**Task description:**
An exact copy of the data is needed, one that excludes all pictures.

**Data extracts:**
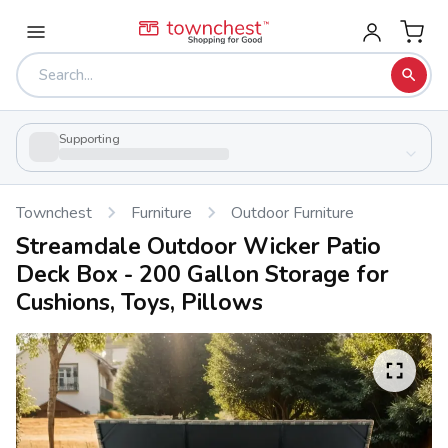
Supporting
Townchest
Furniture
Outdoor Furniture
Streamdale Outdoor Wicker Patio
Deck Box - 200 Gallon Storage for
Cushions, Toys, Pillows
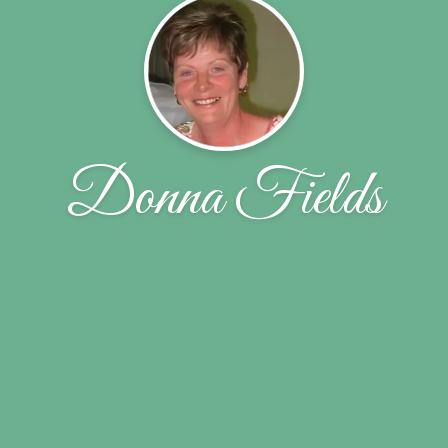
Donna Fields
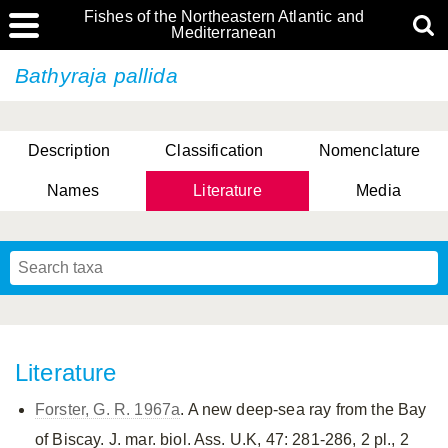
Fishes of the Northeastern Atlantic and
Mediterranean
Bathyraja pallida
Description
Classification
Nomenclature
Names
Literature
Media
Literature
Forster, G. R. 1967a
. A new deep-sea ray from the Bay
of Biscay. J. mar. biol. Ass. U.K, 47: 281-286, 2 pl., 2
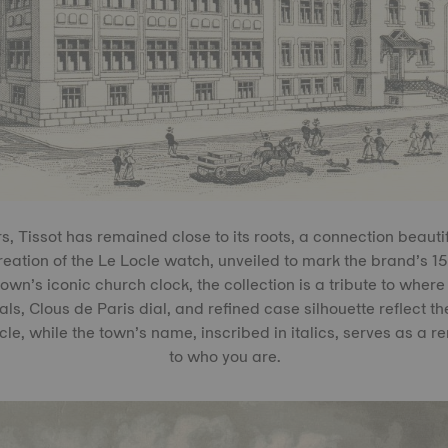
, Tissot has remained close to its roots, a connection beauti
reation of the Le Locle watch, unveiled to mark the brand’s 15
town’s iconic church clock, the collection is a tribute to where 
, Clous de Paris dial, and refined case silhouette reflect t
le, while the town’s name, inscribed in italics, serves as a r
to who you are.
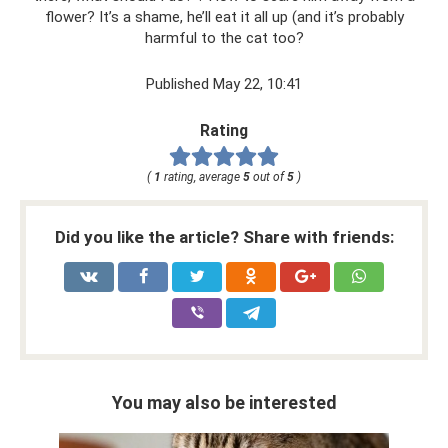
flower? It’s a shame, he’ll eat it all up (and it’s probably
harmful to the cat too?
Published May 22, 10:41
Rating
(
1
rating, average
5
out of
5
)
Did you like the article? Share with friends:
You may also be interested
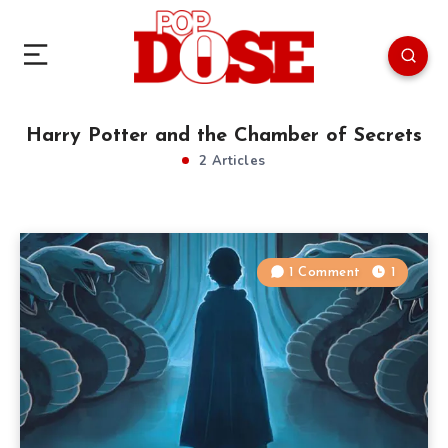
Harry Potter and the Chamber of Secrets
2 Articles
1 Comment
1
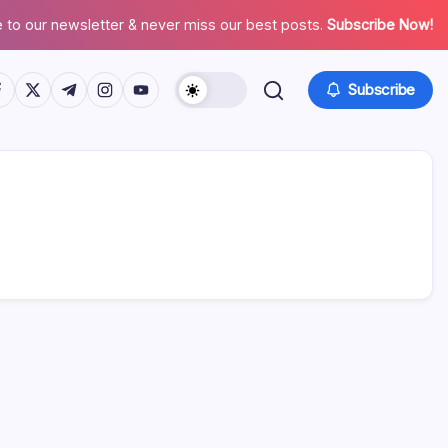
 to our newsletter & never miss our best posts.
Subscribe Now!
tps://www.facebook.com/
https://twitter.com/
https://t.me/
https://www.instagram.com/
https://youtube.com/
Subscribe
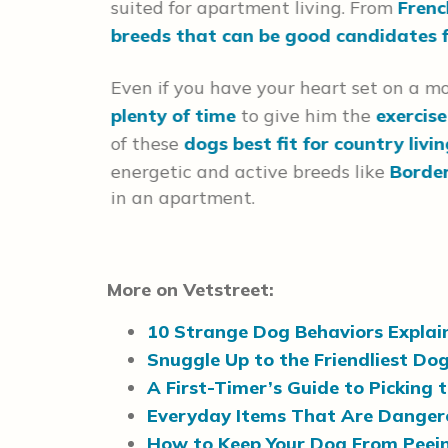
suited for apartment living. From
Frenc
breeds that
breeds that can be good candidates 
Even if you have your heart set on a m
plenty of time
to give him the
exercis
of these
dogs best fit for country livi
energetic and active breeds like
Border
in an apartment.
More on Vetstreet:
10 Strange Dog Behaviors Explai
Snuggle Up to the Friendliest Do
A First-Timer’s Guide to Picking 
Everyday Items That Are Dangero
How to Keep Your Dog From Peein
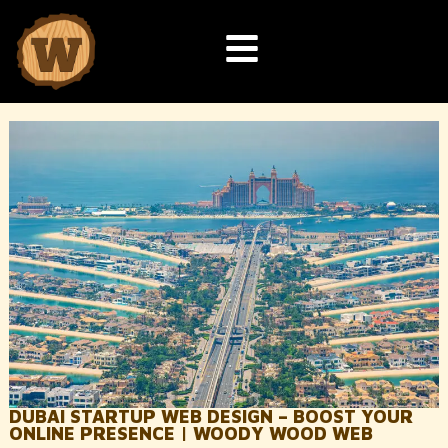
DUBAI STARTUP WEB DESIGN – BOOST YOUR
ONLINE PRESENCE | WOODY WOOD WEB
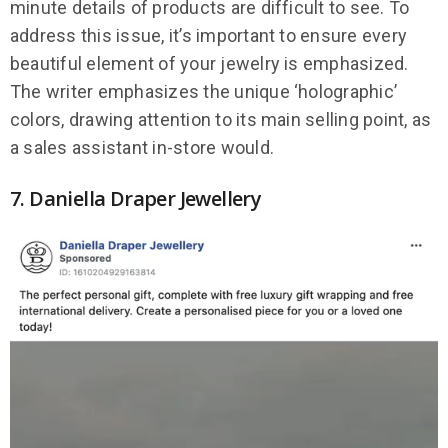
minute details of products are difficult to see. To
address this issue, it’s important to ensure every
beautiful element of your jewelry is emphasized.
The writer emphasizes the unique ‘holographic’
colors, drawing attention to its main selling point, as
a sales assistant in-store would.
7. Daniella Draper Jewellery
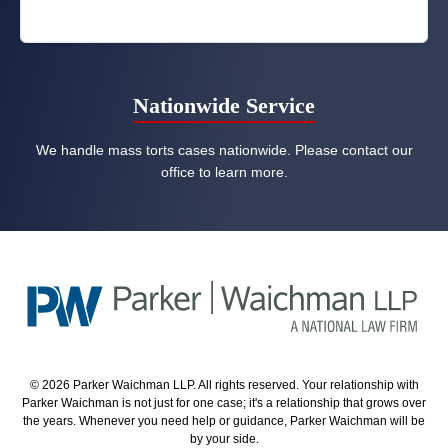
Nationwide Service
We handle mass torts cases nationwide. Please contact our
office to learn more.
© 2026 Parker Waichman LLP. All rights reserved. Your relationship with
Parker Waichman is not just for one case; it's a relationship that grows over
the years. Whenever you need help or guidance, Parker Waichman will be
by your side.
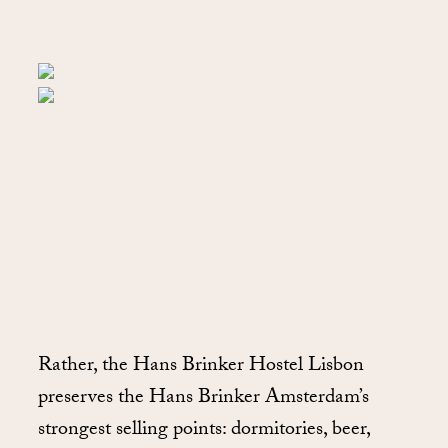
Rather, the Hans Brinker Hostel Lisbon
preserves the Hans Brinker Amsterdam’s
strongest selling points: dormitories, beer,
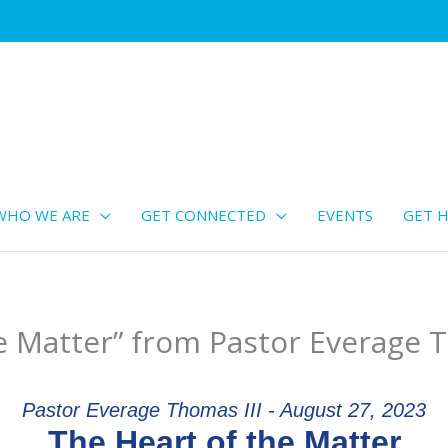
WHO WE ARE
GET CONNECTED
EVENTS
GET H
e Matter” from Pastor Everage T
Pastor Everage Thomas III - August 27, 2023
The Heart of the Matter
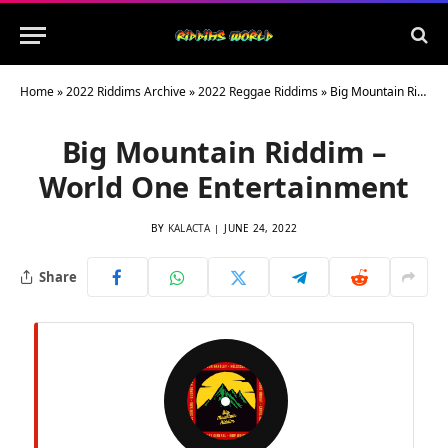
Home
»
2022 Riddims Archive
»
2022 Reggae Riddims
»
Big Mountain Riddim – World One Entertainment
Big Mountain Riddim –
World One Entertainment
BY
KALACTA
JUNE 24, 2022
Share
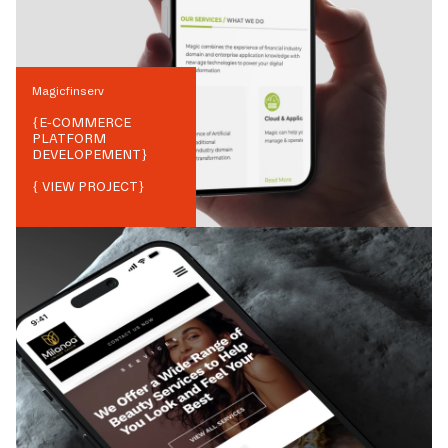
Magicfinserv
{
E-COMMERCE
PLATFORM
DEVELOPEMENT
}
{ VIEW PROJECT}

**Answer box:**
Supporting
Townchest
Furniture
Outdoor Furniture
Streamdale Outdoor Wicker Patio
Deck Box - 200 Gallon Storage for
Cushions, Toys, Pillows
Donna Fields
Fishes of the Northeastern Atlantic and
Mediterranean
Bathyraja pallida
Description
Classification
Nomenclature
Names
Literature
Media
Literature
Forster, G. R. 1967a
. A new deep-sea ray from the Bay
of Biscay. J. mar. biol. Ass. U.K, 47: 281-286, 2 pl., 2
, Tissot has remained close to its roots, a connection beauti
reation of the Le Locle watch, unveiled to mark the brand’s 15
town’s iconic church clock, the collection is a tribute to where 
, Clous de Paris dial, and refined case silhouette reflect t
le, while the town’s name, inscribed in italics, serves as a r
to who you are.
flower? It’s a shame, he’ll eat it all up (and it’s probably
harmful to the cat too?
Published May 22, 10:41
Rating
(
1
rating, average
5
out of
5
)
Did you like the article? Share with friends:
You may also be interested
Harry Potter and the Chamber of Secrets
2 Articles
1 Comment
1
 to our newsletter & never miss our best posts.
Subscribe Now!
tps://www.facebook.com/
https://twitter.com/
https://t.me/
https://www.instagram.com/
https://youtube.com/
Subscribe
suited for apartment living. From
Frenc
breeds that
breeds that can be good candidates 
Even if you have your heart set on a m
plenty of time
to give him the
exercis
of these
dogs best fit for country livi
energetic and active breeds like
Border
in an apartment.
More on Vetstreet:
10 Strange Dog Behaviors Explai
Snuggle Up to the Friendliest Do
A First-Timer’s Guide to Picking 
Everyday Items That Are Dangero
How to Keep Your Dog From Peein
DUBAI STARTUP WEB DESIGN – BOOST YOUR
ONLINE PRESENCE | WOODY WOOD WEB
minute details of products are difficult to see. To
address this issue, it’s important to ensure every
beautiful element of your jewelry is emphasized.
The writer emphasizes the unique ‘holographic’
colors, drawing attention to its main selling point, as
a sales assistant in-store would.
7. Daniella Draper Jewellery
Nationwide Service
We handle mass torts cases nationwide. Please contact our
office to learn more.
© 2026 Parker Waichman LLP. All rights reserved. Your relationship with
Parker Waichman is not just for one case; it's a relationship that grows over
the years. Whenever you need help or guidance, Parker Waichman will be
by your side.
Rather, the Hans Brinker Hostel Lisbon
preserves the Hans Brinker Amsterdam’s
strongest selling points: dormitories, beer,
WHO WE ARE
GET CONNECTED
EVENTS
GET H
e Matter” from Pastor Everage T
Pastor Everage Thomas III - August 27, 2023
The Heart of the Matter
Home
»
2022 Riddims Archive
»
2022 Reggae Riddims
»
Big Mountain Riddim – World One Entertainment
Big Mountain Riddim –
World One Entertainment
BY
KALACTA
JUNE 24, 2022
Share
Magicfinserv
{
E-COMMERCE
PLATFORM
DEVELOPEMENT
}
{ VIEW PROJECT}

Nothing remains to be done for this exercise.